Cape Town - A new runway at Cape Town International Airport could mean proper homes for impoverished people living in Freedom Farm.
Airports Company South Africa (Acsa) is pushing for the relocation of residents of Freedom Farm, a settlement on land owned by Acsa and in the direct line of aircraft flight paths, in order to make space for a new, rotated runway.
According to Acsa’s Final Scoping Report, the company is investigating the feasibility of relocating residents to land on the eastern side of the airport in the Symphony Way Development Corridor.
“The development of Symphony Way Development Corridor will serve as a buffer between the airport and adjacent residential developments, which will expand over time,” the report read.
Freedom Farm is an informal settlement on the northern boundary of the airport near the intersection of Robert Sobukwe Road and Stellenbosch Arterial. In 2012 residents staged large protests to demand houses, setting tyres on fire in hopes that the smoke would disrupt air traffic.

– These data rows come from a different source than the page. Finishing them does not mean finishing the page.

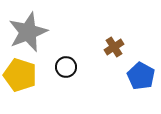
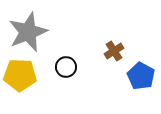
brown cross: moved 4 px down
yellow pentagon: rotated 16 degrees counterclockwise
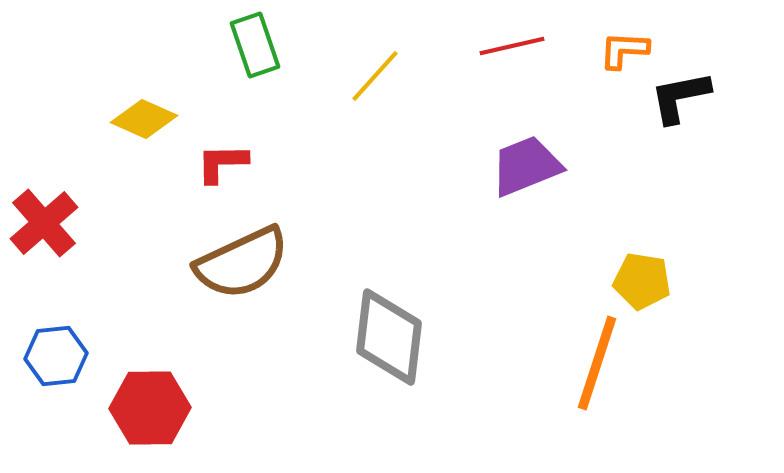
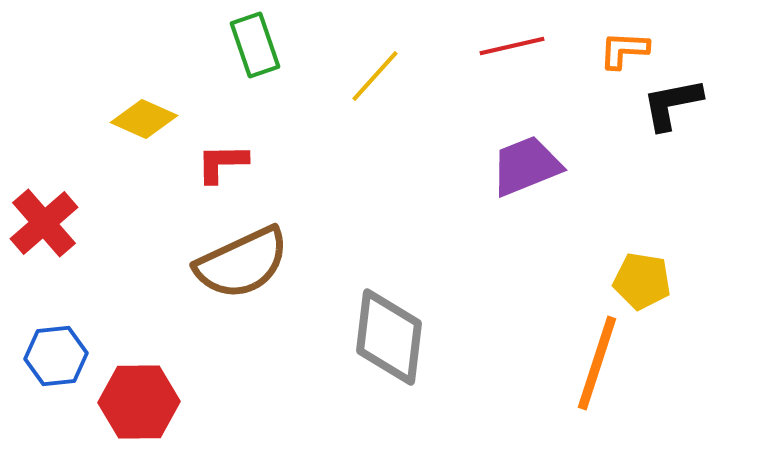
black L-shape: moved 8 px left, 7 px down
red hexagon: moved 11 px left, 6 px up
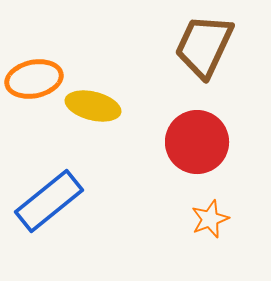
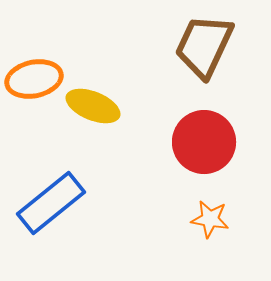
yellow ellipse: rotated 8 degrees clockwise
red circle: moved 7 px right
blue rectangle: moved 2 px right, 2 px down
orange star: rotated 30 degrees clockwise
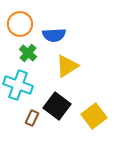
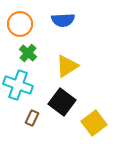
blue semicircle: moved 9 px right, 15 px up
black square: moved 5 px right, 4 px up
yellow square: moved 7 px down
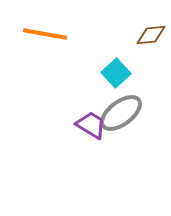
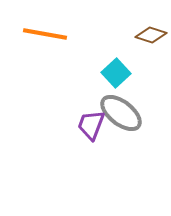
brown diamond: rotated 24 degrees clockwise
gray ellipse: rotated 75 degrees clockwise
purple trapezoid: rotated 100 degrees counterclockwise
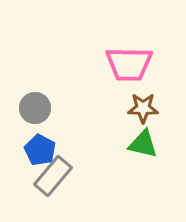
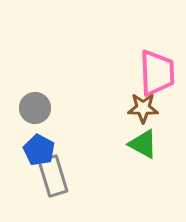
pink trapezoid: moved 28 px right, 9 px down; rotated 93 degrees counterclockwise
green triangle: rotated 16 degrees clockwise
blue pentagon: moved 1 px left
gray rectangle: rotated 57 degrees counterclockwise
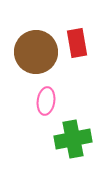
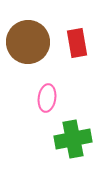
brown circle: moved 8 px left, 10 px up
pink ellipse: moved 1 px right, 3 px up
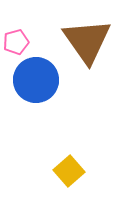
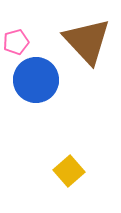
brown triangle: rotated 8 degrees counterclockwise
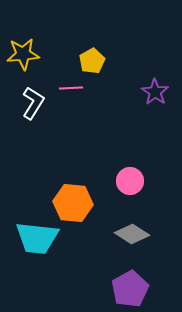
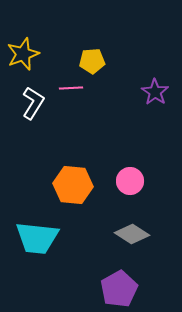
yellow star: rotated 16 degrees counterclockwise
yellow pentagon: rotated 25 degrees clockwise
orange hexagon: moved 18 px up
purple pentagon: moved 11 px left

According to the report, Acsa has been discussing the relocation of Freedom Farm residents with the City of Cape Town since 2010.
“We want to move but many people don’t have identification or birth certificates so they can’t qualify for housing,” Sebastian Jooste, community leader of the settlement’s “R” block, said. “Acsa hasn’t assisted us in getting and submitting the proper paperwork.”
According to Jooste, 629 families live in the settlement. During the Freedom Farm protests in 2012, the then councillor for Ward 24, Asa Abrahams, stated that 547 families needed housing, suggesting people have since moved to Freedom Farm.
“We always worry about more people moving here,” Jooste said. “People hear we’re getting houses and suddenly new shacks spring up.”
According to Jooste, Acsa is doing its “utmost” to take care of Freedom Farm dwellers. But other residents, such as Banele Ngazi, disagree.
“No one is communicating to us about what’s going on,” Ngazi said. “There’s no communication from Acsa, there’s no communication with community leaders.”
Acsa meets four times a year with five community leaders from Freedom Farm, including Jooste, to discuss housing and other issues relating to the settlement and the airport.
According to the report, “The development of a viable commercial/industrial zone by Airports Company South Africa will partly address the high levels of unemployment in the local area and contribute towards the social and economic development of the area.”
Acsa did not specify the ways in which the development could do so.
The report also stated that a memorandum of understanding has been signed by Acsa and the City of Cape Town regarding the relocation of Freedom Farm residents and the development of the Symphony Way Development Corridor.
The report stated: “The City of Cape Town will relocate families from these informal settlements independently of the runway realignment project.”